WHAT THE TASK ASKS: Skip the pictures and repeat each line of the data exactly.

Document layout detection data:
▼▼▼

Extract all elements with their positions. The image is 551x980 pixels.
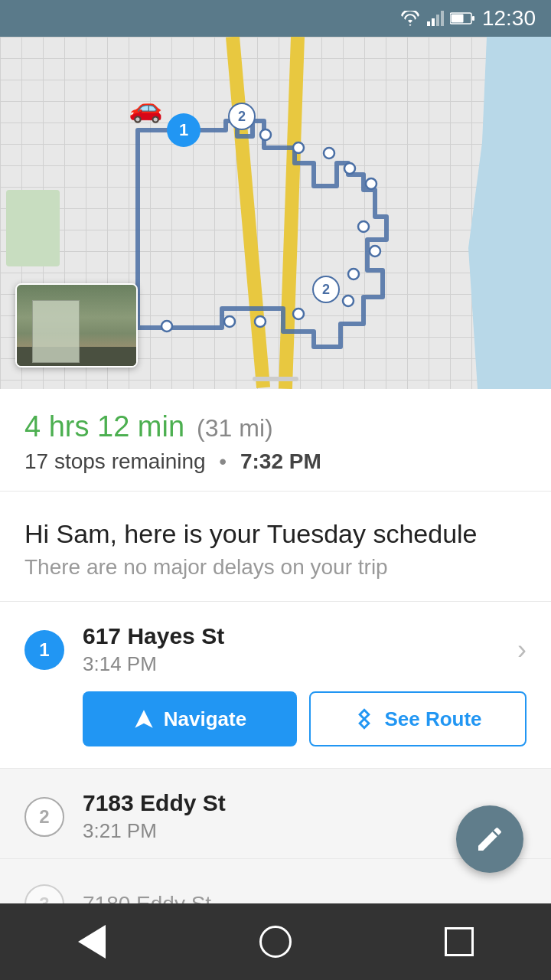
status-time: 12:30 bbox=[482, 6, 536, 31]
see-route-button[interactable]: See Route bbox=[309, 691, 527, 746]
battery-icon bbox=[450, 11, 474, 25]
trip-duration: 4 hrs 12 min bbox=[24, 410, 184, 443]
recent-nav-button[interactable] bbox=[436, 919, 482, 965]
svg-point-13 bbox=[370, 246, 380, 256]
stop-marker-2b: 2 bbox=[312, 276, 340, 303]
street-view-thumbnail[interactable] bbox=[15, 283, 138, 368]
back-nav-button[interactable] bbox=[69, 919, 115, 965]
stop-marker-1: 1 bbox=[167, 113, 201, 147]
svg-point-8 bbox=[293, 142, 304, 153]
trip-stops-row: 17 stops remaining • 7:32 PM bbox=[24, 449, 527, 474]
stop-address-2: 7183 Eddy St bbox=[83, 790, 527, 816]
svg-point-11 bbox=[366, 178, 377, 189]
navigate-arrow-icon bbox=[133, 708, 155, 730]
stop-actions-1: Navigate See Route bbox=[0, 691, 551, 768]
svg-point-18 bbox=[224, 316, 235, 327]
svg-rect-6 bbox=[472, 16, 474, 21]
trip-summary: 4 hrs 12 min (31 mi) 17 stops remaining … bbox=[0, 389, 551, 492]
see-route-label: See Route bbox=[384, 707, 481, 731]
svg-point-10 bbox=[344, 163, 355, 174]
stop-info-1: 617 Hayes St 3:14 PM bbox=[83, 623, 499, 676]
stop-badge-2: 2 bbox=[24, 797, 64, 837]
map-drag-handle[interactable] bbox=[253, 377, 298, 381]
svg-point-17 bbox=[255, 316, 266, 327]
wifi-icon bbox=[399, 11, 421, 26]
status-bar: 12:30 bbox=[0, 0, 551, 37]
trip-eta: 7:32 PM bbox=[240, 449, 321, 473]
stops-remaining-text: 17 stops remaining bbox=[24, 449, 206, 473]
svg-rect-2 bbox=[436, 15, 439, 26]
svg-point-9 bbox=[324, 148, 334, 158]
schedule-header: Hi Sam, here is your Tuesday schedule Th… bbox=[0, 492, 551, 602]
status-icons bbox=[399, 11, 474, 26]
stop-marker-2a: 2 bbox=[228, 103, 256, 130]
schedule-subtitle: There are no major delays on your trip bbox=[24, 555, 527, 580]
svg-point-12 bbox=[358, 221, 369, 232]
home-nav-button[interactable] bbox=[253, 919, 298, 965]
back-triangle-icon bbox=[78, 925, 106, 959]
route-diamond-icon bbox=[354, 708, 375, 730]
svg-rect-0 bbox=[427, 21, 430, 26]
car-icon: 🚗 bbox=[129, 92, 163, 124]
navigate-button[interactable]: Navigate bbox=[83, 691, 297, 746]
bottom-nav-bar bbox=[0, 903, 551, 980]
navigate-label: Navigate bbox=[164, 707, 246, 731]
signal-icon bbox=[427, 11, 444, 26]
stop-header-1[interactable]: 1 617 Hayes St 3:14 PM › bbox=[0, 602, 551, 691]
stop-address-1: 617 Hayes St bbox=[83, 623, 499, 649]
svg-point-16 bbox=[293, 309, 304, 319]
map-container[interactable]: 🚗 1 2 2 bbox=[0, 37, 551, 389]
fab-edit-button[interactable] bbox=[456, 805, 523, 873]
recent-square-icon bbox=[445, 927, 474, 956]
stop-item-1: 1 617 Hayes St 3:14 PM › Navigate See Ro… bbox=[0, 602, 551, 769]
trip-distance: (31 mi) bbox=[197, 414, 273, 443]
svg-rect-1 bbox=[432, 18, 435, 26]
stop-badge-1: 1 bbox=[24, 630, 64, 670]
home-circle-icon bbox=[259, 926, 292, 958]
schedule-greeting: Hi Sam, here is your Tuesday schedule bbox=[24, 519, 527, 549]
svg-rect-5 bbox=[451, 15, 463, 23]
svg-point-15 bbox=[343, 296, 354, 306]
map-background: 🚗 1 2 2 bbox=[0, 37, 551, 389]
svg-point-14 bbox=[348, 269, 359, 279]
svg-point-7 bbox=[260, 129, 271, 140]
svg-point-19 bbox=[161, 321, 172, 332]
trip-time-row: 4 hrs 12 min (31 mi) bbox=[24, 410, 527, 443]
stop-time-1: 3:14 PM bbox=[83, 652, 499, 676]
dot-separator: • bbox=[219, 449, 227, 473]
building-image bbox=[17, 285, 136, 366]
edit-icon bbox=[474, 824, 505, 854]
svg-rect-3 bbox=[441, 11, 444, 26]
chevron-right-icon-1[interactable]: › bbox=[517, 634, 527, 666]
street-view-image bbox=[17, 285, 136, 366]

▲▲▲

SOLUTION TO THIS TASK:
Extract all elements with their positions. The image is 551x980 pixels.
status-time: 12:30 bbox=[482, 6, 536, 31]
see-route-button[interactable]: See Route bbox=[309, 691, 527, 746]
battery-icon bbox=[450, 11, 474, 25]
trip-duration: 4 hrs 12 min bbox=[24, 410, 184, 443]
recent-nav-button[interactable] bbox=[436, 919, 482, 965]
svg-point-13 bbox=[370, 246, 380, 256]
stop-marker-2b: 2 bbox=[312, 276, 340, 303]
street-view-thumbnail[interactable] bbox=[15, 283, 138, 368]
back-nav-button[interactable] bbox=[69, 919, 115, 965]
stop-marker-1: 1 bbox=[167, 113, 201, 147]
svg-point-8 bbox=[293, 142, 304, 153]
trip-stops-row: 17 stops remaining • 7:32 PM bbox=[24, 449, 527, 474]
stop-address-2: 7183 Eddy St bbox=[83, 790, 527, 816]
svg-point-11 bbox=[366, 178, 377, 189]
navigate-arrow-icon bbox=[133, 708, 155, 730]
stop-actions-1: Navigate See Route bbox=[0, 691, 551, 768]
svg-point-18 bbox=[224, 316, 235, 327]
svg-rect-6 bbox=[472, 16, 474, 21]
trip-summary: 4 hrs 12 min (31 mi) 17 stops remaining … bbox=[0, 389, 551, 492]
see-route-label: See Route bbox=[384, 707, 481, 731]
svg-point-10 bbox=[344, 163, 355, 174]
stop-info-1: 617 Hayes St 3:14 PM bbox=[83, 623, 499, 676]
stop-badge-2: 2 bbox=[24, 797, 64, 837]
map-drag-handle[interactable] bbox=[253, 377, 298, 381]
svg-point-17 bbox=[255, 316, 266, 327]
wifi-icon bbox=[399, 11, 421, 26]
status-bar: 12:30 bbox=[0, 0, 551, 37]
trip-eta: 7:32 PM bbox=[240, 449, 321, 473]
stops-remaining-text: 17 stops remaining bbox=[24, 449, 206, 473]
svg-rect-2 bbox=[436, 15, 439, 26]
svg-point-9 bbox=[324, 148, 334, 158]
schedule-header: Hi Sam, here is your Tuesday schedule Th… bbox=[0, 492, 551, 602]
status-icons bbox=[399, 11, 474, 26]
stop-marker-2a: 2 bbox=[228, 103, 256, 130]
schedule-subtitle: There are no major delays on your trip bbox=[24, 555, 527, 580]
svg-point-12 bbox=[358, 221, 369, 232]
home-nav-button[interactable] bbox=[253, 919, 298, 965]
back-triangle-icon bbox=[78, 925, 106, 959]
route-diamond-icon bbox=[354, 708, 375, 730]
svg-rect-0 bbox=[427, 21, 430, 26]
car-icon: 🚗 bbox=[129, 92, 163, 124]
navigate-button[interactable]: Navigate bbox=[83, 691, 297, 746]
bottom-nav-bar bbox=[0, 903, 551, 980]
navigate-label: Navigate bbox=[164, 707, 246, 731]
signal-icon bbox=[427, 11, 444, 26]
stop-header-1[interactable]: 1 617 Hayes St 3:14 PM › bbox=[0, 602, 551, 691]
stop-address-1: 617 Hayes St bbox=[83, 623, 499, 649]
svg-point-16 bbox=[293, 309, 304, 319]
map-container[interactable]: 🚗 1 2 2 bbox=[0, 37, 551, 389]
fab-edit-button[interactable] bbox=[456, 805, 523, 873]
recent-square-icon bbox=[445, 927, 474, 956]
stop-item-1: 1 617 Hayes St 3:14 PM › Navigate See Ro… bbox=[0, 602, 551, 769]
trip-distance: (31 mi) bbox=[197, 414, 273, 443]
svg-rect-1 bbox=[432, 18, 435, 26]
stop-badge-1: 1 bbox=[24, 630, 64, 670]
home-circle-icon bbox=[259, 926, 292, 958]
schedule-greeting: Hi Sam, here is your Tuesday schedule bbox=[24, 519, 527, 549]
svg-rect-5 bbox=[451, 15, 463, 23]
svg-point-15 bbox=[343, 296, 354, 306]
map-background: 🚗 1 2 2 bbox=[0, 37, 551, 389]
svg-point-14 bbox=[348, 269, 359, 279]
svg-point-7 bbox=[260, 129, 271, 140]
svg-point-19 bbox=[161, 321, 172, 332]
trip-time-row: 4 hrs 12 min (31 mi) bbox=[24, 410, 527, 443]
stop-time-1: 3:14 PM bbox=[83, 652, 499, 676]
dot-separator: • bbox=[219, 449, 227, 473]
building-image bbox=[17, 285, 136, 366]
edit-icon bbox=[474, 824, 505, 854]
svg-rect-3 bbox=[441, 11, 444, 26]
chevron-right-icon-1[interactable]: › bbox=[517, 634, 527, 666]
street-view-image bbox=[17, 285, 136, 366]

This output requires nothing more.